L’internement des Ukrainiens

Durant la Première Guerre mondiale, étant donné leur origine austro-hongroise, les Ukrainiens sont identifiés comme « étrangers ennemis ». Des hommes et des familles, surtout de Montréal, sont déplacés dans des camps d’internement. Un camp se trouve dans la rue Saint-Antoine et le plus important, à Spirit Lake, en Abitibi. Le père Ambrose Redkevych, prêtre de la paroisse Saint-Michel en 1915, écrit dans ses registres :

False informations from ennemies resulted 60 families, along with women and children, being taken from Montreal and placed in detention at Spirit Lake. In addition to these, some 1,500 men were also taken from Montreal and incarcerated in Spirit Lake (…). The general condition of the colony in Montreal is onerous. (À cause de fausses informations données par l’ennemi, 60 familles, comportant des femmes et des enfants, ont été emmenées de Montréal et placées en détention à Spirit Lake. En plus de cela, environ 1500 hommes ont aussi été emmenés de Montréal et incarcérés à Spirit Lake […]. Les conditions générales de la communauté à Montréal sont pénibles.)

Des tensions au sein de la communauté

Les Ukrainiens de Montréal forment aussi un groupe hétéroclite sur le plan politique. La création d’une paroisse catholique ukrainienne au début du XXe siècle suscite l’opposition d’Ukrainiens communistes et antireligieux. Lors d’une rencontre pour la fondation de la paroisse en 1910, M. Myrvitsky, activement engagé dans la communauté, alerte la police de la présence de ceux qu’il qualifie de « ‟sons” of Karl Marx, Moscowphiles, radicals and other garbage. » (« ‟fils” de Karl Marx, sympathisants de Moscou, radicaux et autres détritus. »)

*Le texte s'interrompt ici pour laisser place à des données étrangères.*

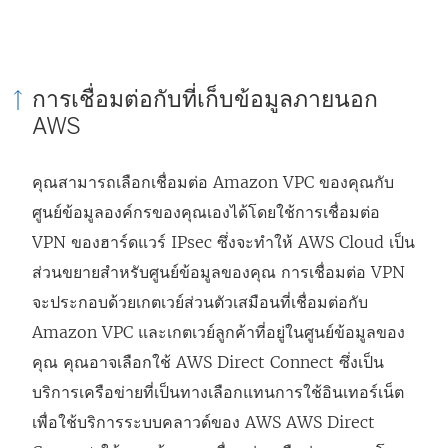
การเชื่อมต่อกับที่เก็บข้อมูลภายนอก
AWS
คุณสามารถเลือกเชื่อมต่อ Amazon VPC ของคุณกับ
ศูนย์ข้อมูลองค์กรของคุณเองได้โดยใช้การเชื่อมต่อ
VPN ของฮาร์ดแวร์ IPsec ซึ่งจะทำให้ AWS Cloud เป็น
ส่วนขยายสำหรับศูนย์ข้อมูลของคุณ การเชื่อมต่อ VPN
จะประกอบด้วยเกตเวย์ส่วนตัวเสมือนที่เชื่อมต่อกับ
Amazon VPC และเกตเวย์ลูกค้าที่อยู่ในศูนย์ข้อมูลของ
คุณ คุณอาจเลือกใช้ AWS Direct Connect ซึ่งเป็น
บริการเครือข่ายที่เป็นทางเลือกแทนการใช้อินเทอร์เน็ต
เพื่อใช้บริการระบบคลาวด์ของ AWS AWS Direct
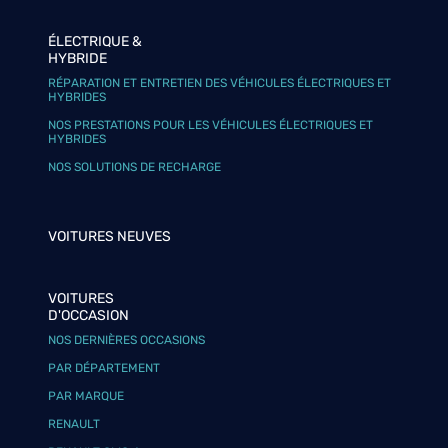
ÉLECTRIQUE &
HYBRIDE
RÉPARATION ET ENTRETIEN DES VÉHICULES ÉLECTRIQUES ET
HYBRIDES
NOS PRESTATIONS POUR LES VÉHICULES ÉLECTRIQUES ET
HYBRIDES
NOS SOLUTIONS DE RECHARGE
VOITURES NEUVES
VOITURES
D'OCCASION
NOS DERNIÈRES OCCASIONS
PAR DÉPARTEMENT
PAR MARQUE
RENAULT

Des tensions se manifestent à nouveau dans la communauté lorsqu’en 1912 la branche montréalaise de la Fédération sociale-démocrate ukrainienne rapporte les tentatives de l’Église de nuire à la tenue d’une rencontre de travailleurs ukrainiens :

The agitation by priests who told theirs parishioners not to attempt was without success. Neither was the work of henchmen who tore down our notices and agitated against the holding of the meeting. (La campagne des prêtres qui ont dit à leurs paroissiens de ne pas y assister a été un échec. Tout comme le travail des hommes de main qui ont abattu nos écriteaux et ont perturbé la tenue de la réunion.)

 

Références bibliographiques

LEWYCKYJ, Jurij-Myroslaw. « La paroisse Saint-Michel Archange de Montréal », dans Église Catholique Ukrainienne St-Michel, Le livre du Jubilé, 1911-2011, Montréal, 2011, 254 p.

KELEBAY, Yarema Gregory. The Ideological and Intellectual Baggage of Three Fragments of Ukrainian Immigrants: a Contribution to the History of the Ukrainians in Quebec (1910-1960), Thèse (Ph. D.) (histoire), Université Concordia, 1992, xii, 277 p.

LAUZON, Gilles. Pointe-Saint-Charles. L’urbanisation d’un quartier ouvrier de Montréal, 1840-1930, Québec, Septentrion, 2014, p.143-198.